Les pro­fes­sion­nels tirent la son­nette d’alarme

L'Orne Combattante (FL) - - CONDÉ -

En 2017-2018, trois mé­de­cins du pôle de san­té li­bé­ral et am­bu­la­toire (PSLA) Vaul­le­geard vont prendre leur re­traite. Pour le mo­ment, per­sonne ne frappe à la porte pour les rem­pla­cer. Les pro­fes­sion­nels s’in­quiètent.

Un peu plus de deux ans après son ou­ver­ture, le pôle de san­té li­bé­ral et am­bu­la­toire tousse. « La struc­ture est en dan­ger », s’alarment le doc­teur Jean-Edouard Brioche et le ki­né­si­thé­ra­peute Ber­nard Le Saou­ter, vice-pré­sident et pré­sident d’Ave­nir san­té Condé. Une as­so­cia­tion créée il y a cinq ans.

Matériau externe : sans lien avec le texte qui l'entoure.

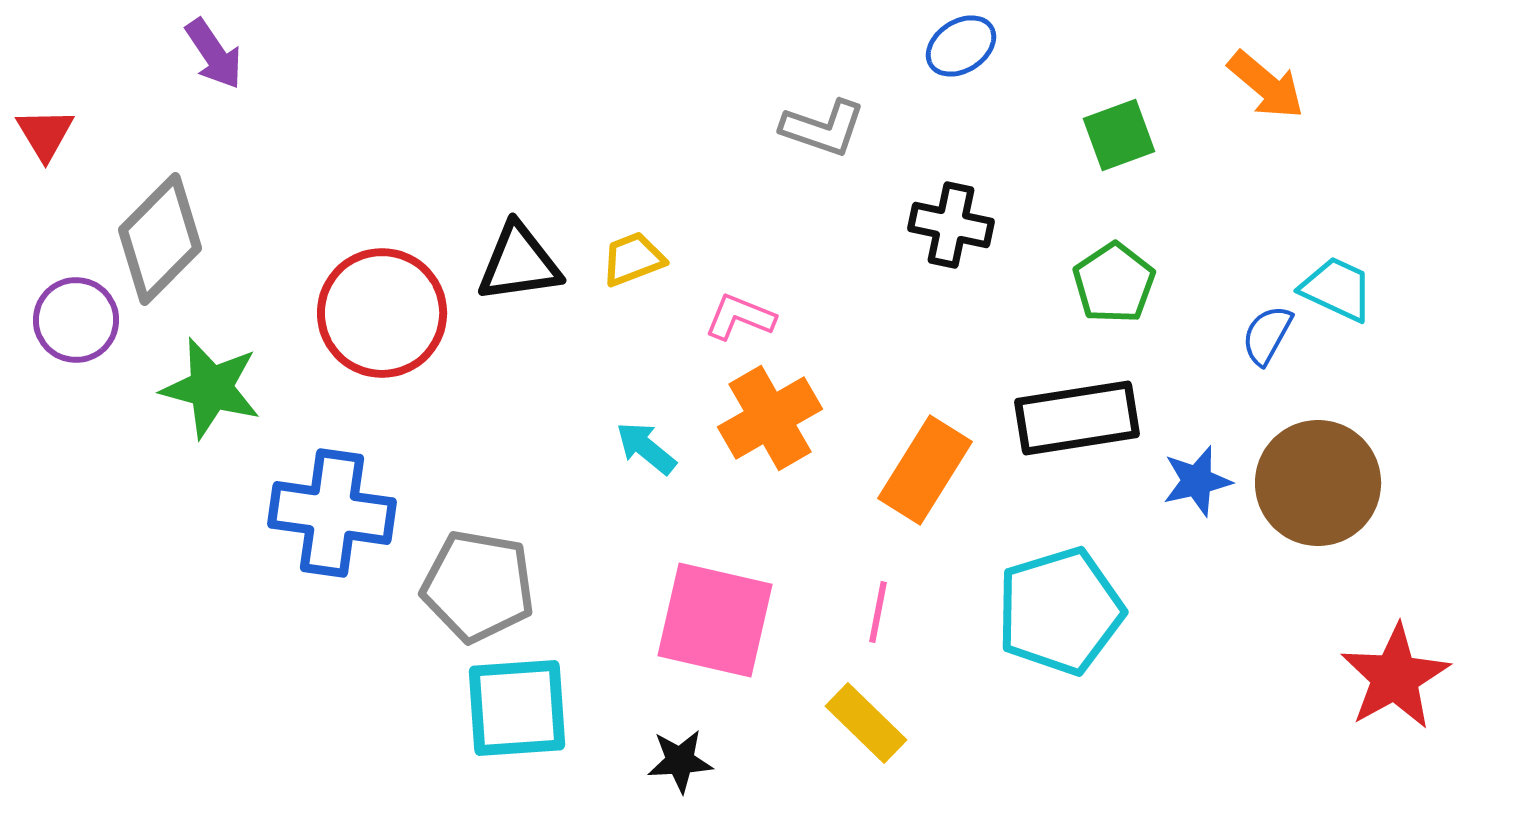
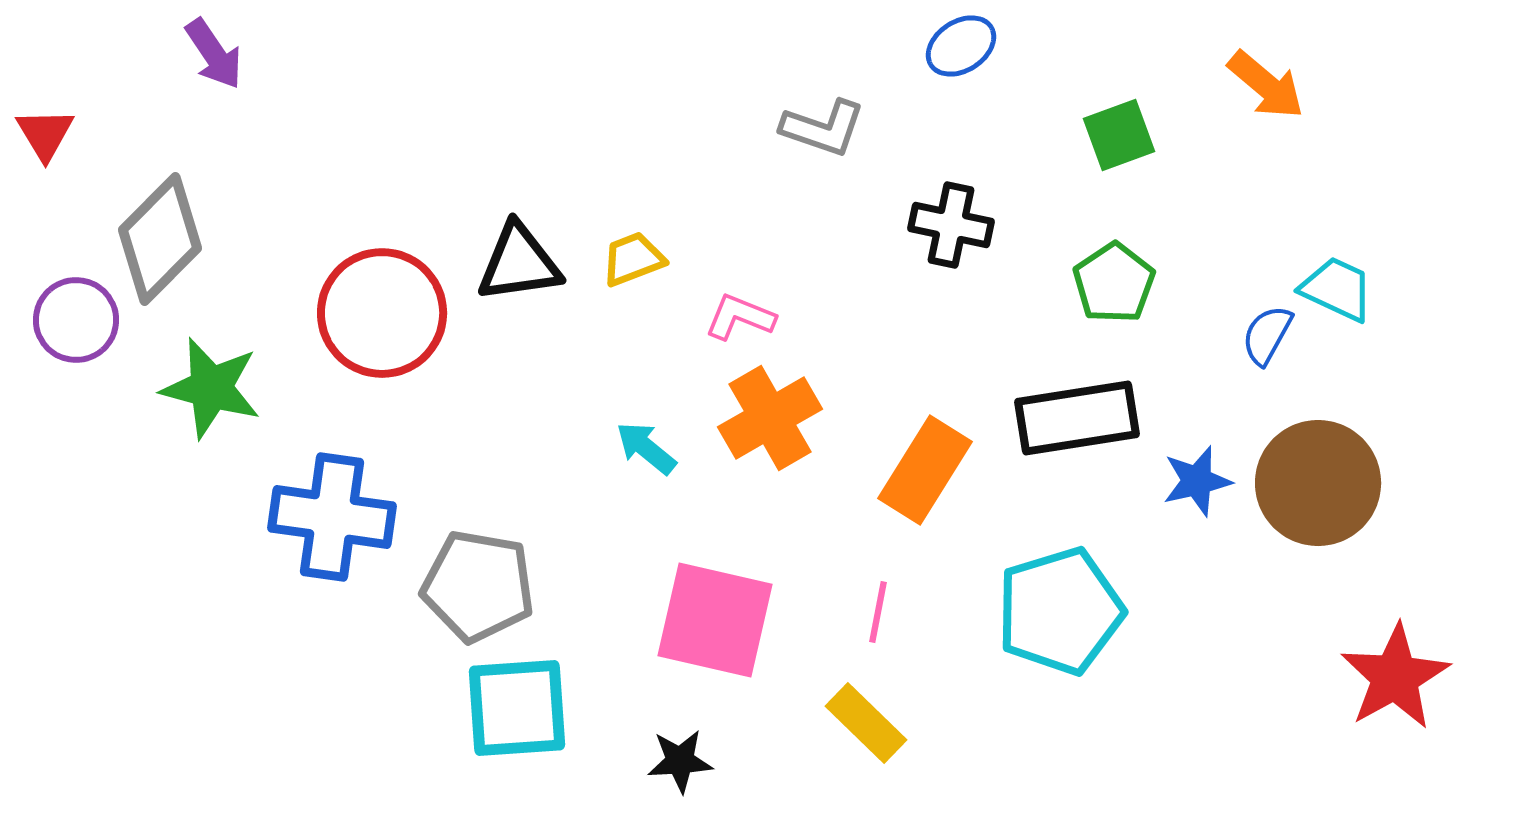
blue cross: moved 4 px down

« Nous sommes trois mé­de­cins à par­tir à la re­traite en 2017-2018 », an­nonce le doc­teur Brioche, 66 ans. Ce der­nier ar­rê­te­ra le 30 juin 2017.

« Ça m’embête de par­tir mais j’as­pire à autre chose après 37 ans de mé­de­cine gé­né­rale. » Une an­nonce a bien été pas­sée de­puis mars 2016. « Mais je n’ai au­cun re­tour », s’in­quiète le mé­de­cin. Des re­cherches en concer­ta­tion avec les élus sont ef­fec­tuées en pa­ral­lèle.

Ave­nir san­té Condé tire la son­nette d’alarme. « Condé est une ville iso­lée et peu at­trac­tive et puis elle n’est pas clas­sée en zone de re­vi­ta­li­sa­tion ru­rale ou en zone franche ur­baine (ZFU). Nous sommes en re­tard dans le Cal­va­dos par rap­port à l’Orne par exemple. Nous avons in­ter­pel­lé le sé­na­teur-maire Pas­cal Al­li­zard et le dé­pu­té Alain Tour­ret à ce su­jet. Il n’y a ja­mais eu de suite », avance Ber­nard Le Saou­ter.

Si le ter­ri­toire est clas­sé, les mé­de­cins qui sou­haitent s’ins­tal­ler bé­né­fi­cie­ront d’avan­tages fis­caux. Quid des deux mé­de­cins rem­pla­çants ?

« Ils ne pour­ront pas as­su­rer les consul­ta­tions des trois mé­de­cins ac­tuels et ils n’ont pas l’in­ten­tion de prendre la re­lève ici », ré­pond JeanE­douard Brioche.

Si le pôle de san­té ne trouve pas de suc­ces­seurs, les deux hommes s’in­quiètent éga­le­ment des consé­quences di­rectes sur les autres pro­fes­sion­nels de san­té.

« Les phar­ma­cies se­ront im­pac­tées. 80 % des pres­crip­tions pro­viennent des mé­de­cins lo­caux », ajoute Ber­nard Le Saou­ter.

Com­ment at­ti­rer des jeunes ? Quelles sont les so­lu­tions ? « Il faut les in­ci­ter à s’ins­tal­ler mais les aides ne sont pas as­sez suf­fi­santes. Tout est une ques­tion fi­nan­cière. »

Mais aus­si de mode vie. Le mé­de­cin de cam­pagne qui pas­sait sa vie au ca­bi­net semble ré­vo­lu. « Les jeunes n’ont plus en­vie de s’ins­tal­ler dans des villes ru­rales. Ils as­pirent à avoir da­van­tage de loi­sirs. »

Par ailleurs, les trois mé­de­cins as­surent faire « un ef­fort fi­nan­cier en don­nant nos ca­bi­nets ». L’aug­men­ta­tion du nu­me­rus clau­sus par la Mi­nistre est sans doute une so­lu­tion aux maux ac­tuels. « Mais nous al­lons en bé­né­fi­cier dans 9-10 ans seule­ment », ré­pond le doc­teur Brioche.

« Pas très op­ti­miste mais réa­liste », Ber­nard Le Saou­ter va plus loin : « On le voit, les per­sonnes âgées n’hé­sitent pas à s’ins­tal­ler en ville main­te­nant car l’offre de soins est meilleure. »

M.T.

Ber­nard Le Saou­ter et le doc­teur Jean-Edouard Brioche, pré­sident et vice-pré­sident d’Ave­nir san­té Condé, l’as­so­cia­tion créée il y a cinq ans.